BRIEF => Pick out the lines below with "pouvez" and list them.
(TASK DATA begins)
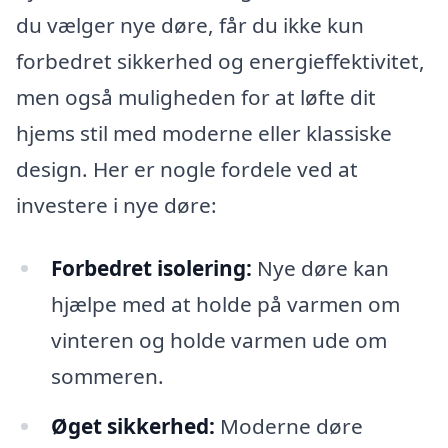
du vælger nye døre, får du ikke kun
forbedret sikkerhed og energieffektivitet,
men også muligheden for at løfte dit
hjems stil med moderne eller klassiske
design. Her er nogle fordele ved at
investere i nye døre:
Forbedret isolering:
Nye døre kan
hjælpe med at holde på varmen om
vinteren og holde varmen ude om
sommeren.
Øget sikkerhed:
Moderne døre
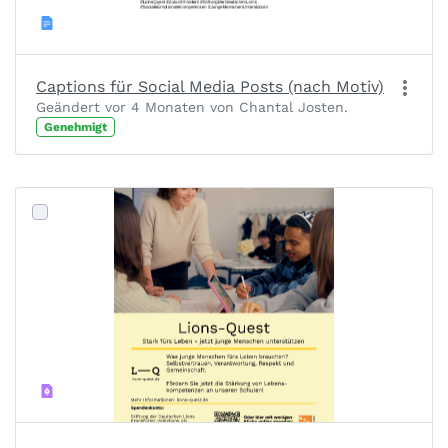
Captions für Social Media Posts (nach Motiv)
Geändert vor 4 Monaten von Chantal Josten.
Genehmigt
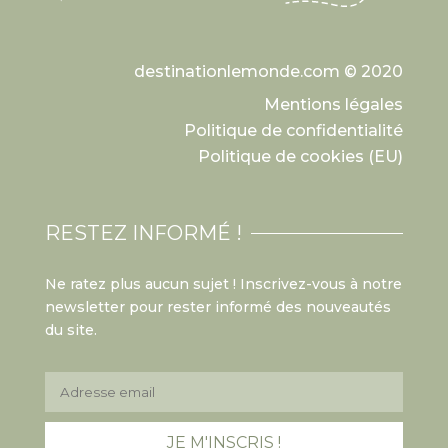
destinationlemonde.com © 2020
Mentions légales
Politique de confidentialité
Politique de cookies (EU)
RESTEZ INFORMÉ !
Ne ratez plus aucun sujet ! Inscrivez-vous à notre
newsletter pour rester informé des nouveautés
du site.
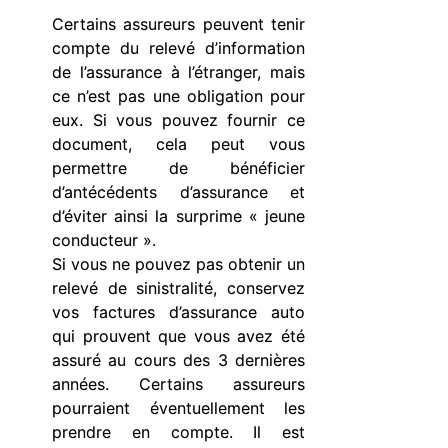
Certains assureurs peuvent tenir
compte du relevé d’information
de l’assurance à l’étranger, mais
ce n’est pas une obligation pour
eux. Si vous pouvez fournir ce
document, cela peut vous
permettre de bénéficier
d’antécédents d’assurance et
d’éviter ainsi la surprime « jeune
conducteur ».
Si vous ne pouvez pas obtenir un
relevé de sinistralité, conservez
vos factures d’assurance auto
qui prouvent que vous avez été
assuré au cours des 3 dernières
années. Certains assureurs
pourraient éventuellement les
prendre en compte. Il est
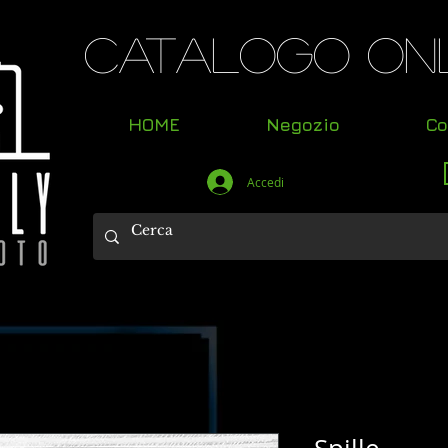
Catalogo Onl
HOME
Negozio
Co
Accedi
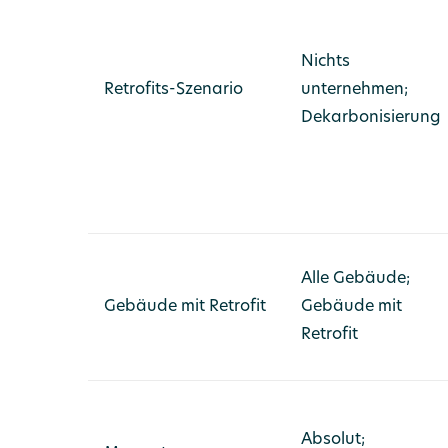
Nichts
Retrofits-Szenario
unternehmen;
Dekarbonisierung
Alle Gebäude;
Gebäude mit Retrofit
Gebäude mit
Retrofit
Absolut;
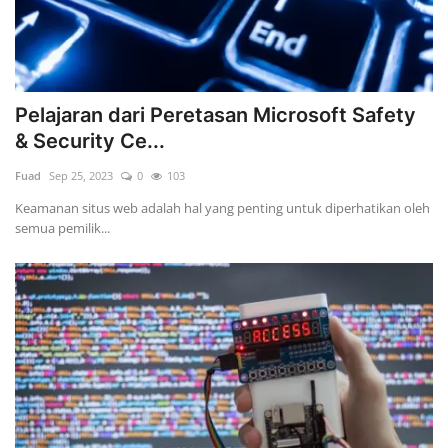
Pelajaran dari Peretasan Microsoft Safety
& Security Ce...
Fuad
Sep 25, 2023
0
103
Keamanan situs web adalah hal yang penting untuk diperhatikan oleh
semua pemilik...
(TASK DATA ends)
RESULT OF THE EXERCISE =>
eux. Si vous pouvez fournir ce
Si vous ne pouvez pas obtenir un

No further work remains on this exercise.